No software-based technique can fully replace bulk collection of communications data for electronic intelligence gathering, the U.S. National Research Council said in a report released on Thursday.
The report, however, said some methods could be developed to better target collection and control the use of the collected data, which could help protect privacy of the information and allay civil liberties concerns.
“From a technological standpoint, curtailing bulk data collection means analysts will be deprived of some information,” committee chairman Robert Sproull, former director of Oracle’s Sun Labs, said in the report.
“It does not necessarily mean that current bulk collection must continue," Sproull added.
The report suggested such approaches as automated systems for isolating collected data, restricting queries that can be made against those data and auditing the use of the data.
The council did not take a position on the merits of collecting the data but was asked to look for effective software alternatives to bulk collection.
It concluded there weren't any viable alternatives, in cases when, for example, the National Security Agency wants to examine records whose significance only becomes clear years later -- such as previous communications of new terror suspects.
'Set up to fail'
A draft of the study was sent to a variety of reviewers, including Fred Cate, a law professor and privacy expert at Indiana University, who criticized its approach in an email to The Associated Press.

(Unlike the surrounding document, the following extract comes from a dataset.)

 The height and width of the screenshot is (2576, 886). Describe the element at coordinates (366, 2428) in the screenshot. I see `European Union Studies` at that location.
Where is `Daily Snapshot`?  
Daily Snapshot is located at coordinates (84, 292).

“The study seemed set up to fail,” Cate told AP. “It imposes an impossibly high standard -- to find a technological tool that is even better than having access to bulk collection. It seemed clear from the outset that the answer is no.”

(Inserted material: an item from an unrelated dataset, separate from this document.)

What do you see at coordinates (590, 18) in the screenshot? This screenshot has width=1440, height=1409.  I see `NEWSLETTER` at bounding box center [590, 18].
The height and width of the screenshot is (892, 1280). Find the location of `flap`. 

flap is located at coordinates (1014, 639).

The program, conducted under Section 215 of the Patriot Act, collects the “to and from” information of most domestic landline calls, but not the content of the communications. Officials have said It does not gather most cellphone calls for logistical and other reasons, officials have said.
The study, commissioned last year in the wake of surveillance revelations by former NSA contractor Edward Snowden, was to assess the feasibility of creating software that would allow intelligence agencies to conduct targeted information gathering, rather than bulk collection of phone or email communications.
Arguably the most controversial example of bulk data collection is the NSA's gathering and storing of American calling records, a program kept secret for years and disclosed by Snowden.
The study was sponsored by the Office of the Director for National Intelligence. The study was conducted by a committee of the National Academies, which advises the government on scientific matters.
Some material for this report came from Reuters and AP.